Medication non-adherence also reflects a complex set of additional factors unique to each employee. They include the absence of immediate symptoms (which leads patients to ignore or misunderstand the long-term consequences of nonadherence), fear of side effects, patients’ simply forgetting, the complications of maintaining a daily regimen, psychological resistance to taking medication indefinitely, and the difficulty of refilling medications consistently.
To successfully address medication adherence, employers must adopt a new framework for thinking about healthcare costs.
Traditional healthcare plans control costs, in part, by serving as gatekeepers that limit care. For example, copays are intended to prevent the overconsumption of healthcare. However, the problem of medication adherence derives not from overconsumption, but from the reverse: underconsumption of the lowest-cost, necessary treatment option.
While there is no one-size-fits-all solution, studies consistently suggest that employers evaluate three high-potential initiatives:
1.) Patients Trust Pharmacists
Consider an independent, HIPAA-compliant on-site pharmacy. While physicians spend less than a minute discussing prescriptions with patients, trusted pharmacists build relationships with patients to manage chronic illnesses. For employees, convenient on-site access to prescriptions, provided with no copays or at-cost, also drive increased adherence.
In one on-site pharmacy case study, Premise Health reported annual healthcare savings by illness, of $2,994 for diabetes and $1,352 for hypertension, for each employee participating in a pharmacist-led program.

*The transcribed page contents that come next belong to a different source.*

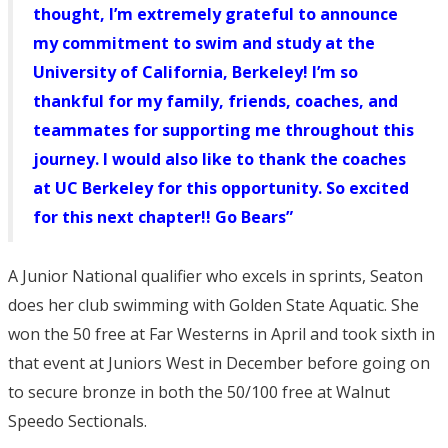
thought, I’m extremely grateful to announce
my commitment to swim and study at the
University of California, Berkeley! I’m so
thankful for my family, friends, coaches, and
teammates for supporting me throughout this
journey. I would also like to thank the coaches
at UC Berkeley for this opportunity. So excited
for this next chapter!! Go Bears”
A Junior National qualifier who excels in sprints, Seaton
does her club swimming with Golden State Aquatic. She
won the 50 free at Far Westerns in April and took sixth in
that event at Juniors West in December before going on
to secure bronze in both the 50/100 free at Walnut
Speedo Sectionals.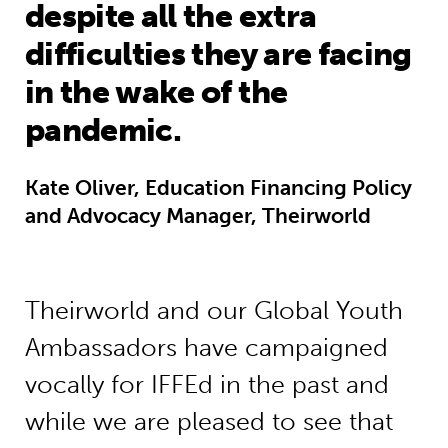
despite all the extra
difficulties they are facing
in the wake of the
pandemic.
Kate Oliver, Education Financing Policy
and Advocacy Manager, Theirworld
Theirworld and our Global Youth
Ambassadors have campaigned
vocally for IFFEd in the past and
while we are pleased to see that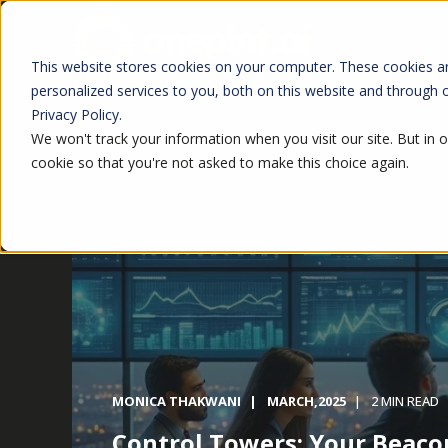
This website stores cookies on your computer. These cookies a
personalized services to you, both on this website and through
Privacy Policy.
We won't track your information when you visit our site. But in o
cookie so that you're not asked to make this choice again.
MONICA THAKWANI
MARCH,2025
2 MIN READ
Control Towers: Your Beaco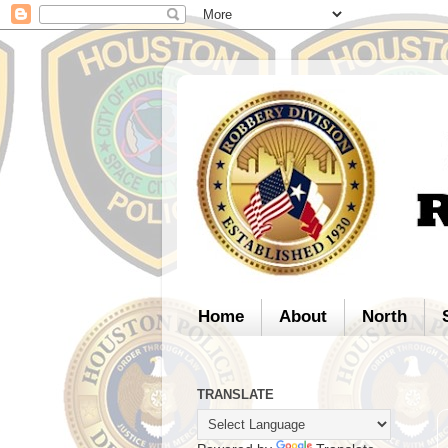
Home
About
North
TRANSLATE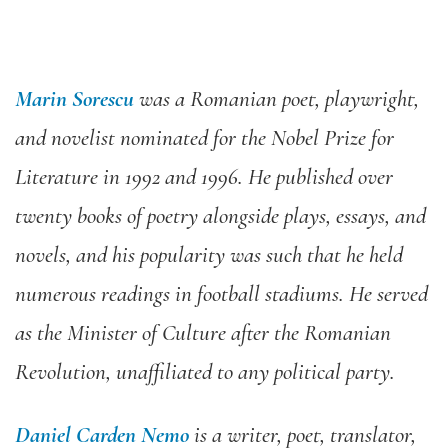
Marin Sorescu
was a Romanian poet, playwright,
and novelist nominated for the Nobel Prize for
Literature in 1992 and 1996. He published over
twenty books of poetry alongside plays, essays, and
novels, and his popularity was such that he held
numerous readings in football stadiums. He served
as the Minister of Culture after the Romanian
Revolution, unaffiliated to any political party.
Daniel Carden Nemo
is a writer, poet, translator,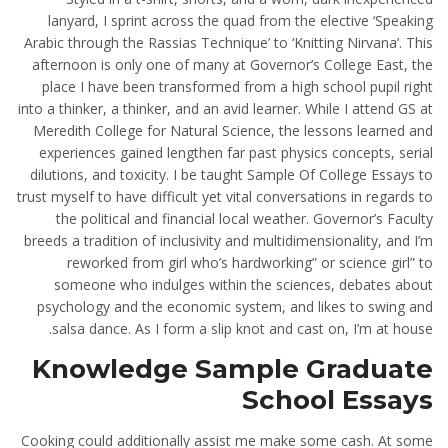
lanyard, I sprint across the quad from the elective ‘Speaking
Arabic through the Rassias Technique’ to ‘Knitting Nirvana’. This
afternoon is only one of many at Governor’s College East, the
place I have been transformed from a high school pupil right
into a thinker, a thinker, and an avid learner. While I attend GS at
Meredith College for Natural Science, the lessons learned and
experiences gained lengthen far past physics concepts, serial
dilutions, and toxicity. I be taught Sample Of College Essays to
trust myself to have difficult yet vital conversations in regards to
the political and financial local weather. Governor’s Faculty
breeds a tradition of inclusivity and multidimensionality, and I’m
reworked from girl who’s hardworking” or science girl” to
someone who indulges within the sciences, debates about
psychology and the economic system, and likes to swing and
salsa dance. As I form a slip knot and cast on, I’m at house.
Knowledge Sample Graduate
School Essays
Cooking could additionally assist me make some cash. At some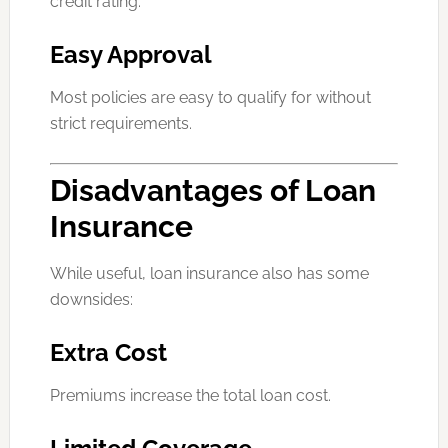
credit rating.
Easy Approval
Most policies are easy to qualify for without
strict requirements.
Disadvantages of Loan
Insurance
While useful, loan insurance also has some
downsides:
Extra Cost
Premiums increase the total loan cost.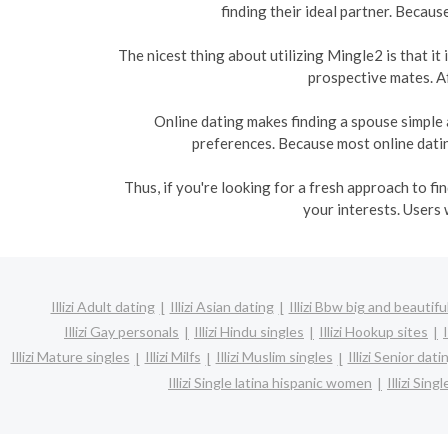
finding their ideal partner. Becaus
The nicest thing about utilizing Mingle2 is that i
prospective mates. Af
Online dating makes finding a spouse simple 
preferences. Because most online dating
Thus, if you're looking for a fresh approach to f
your interests. Users 
Illizi Adult dating
Illizi Asian dating
Illizi Bbw big and beautifu
Illizi Gay personals
Illizi Hindu singles
Illizi Hookup sites
Illizi Mature singles
Illizi Milfs
Illizi Muslim singles
Illizi Senior dati
Illizi Single latina hispanic women
Illizi Si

2.) Copays Can be Counterproductive
Assess eliminating copays for generic drugs that treat chronic conditions such as hypertension, high cholesterol, and diabetes. And consider making no-copays part of a privacy-protected program that offers ongoing patient counseling or other support services. The combined effect of no-cost medication and frequent intervention can increase adherence, significantly reduce overall treatment costs, and create a healthier, more productive workforce.
3.) Engage Separately with High-Cost Employees
Investigate employing a HIPAA-compliant chronic care management firm to identify and aid your high-cost employees. In a 2018 publication, Mercer and the American Benefits Council describe a Fortune 50 retail organization which concluded diabetes was a “major cost driver.” Subsequently, a program, offered by a chronic condition specialty firm, increased employee medication adherence and cut rapidly escalating diabetes costs per claimant.
Skeptics doubt that employers can, in fact, significantly affect longstanding behaviors. At First Stop Health, we know employers can.
Today most insurers offer telemedicine embedded in their health plans, with a copay, and achieve an average utilization of 1%. In contrast, the average utilization of First Stop Health’s direct-sold employee telemedicine benefit is 52%. By combining a no-copay service; ongoing, engaging member education; and a focus on ease of use (eliminating any roadblocks that interfere with patients accessing our service), First Stop Health changes the behavior of employees.
Similarly, employer initiatives that engage the workforce, and eliminate barriers to filling and refilling prescriptions, can create new employee habits and increase adherence.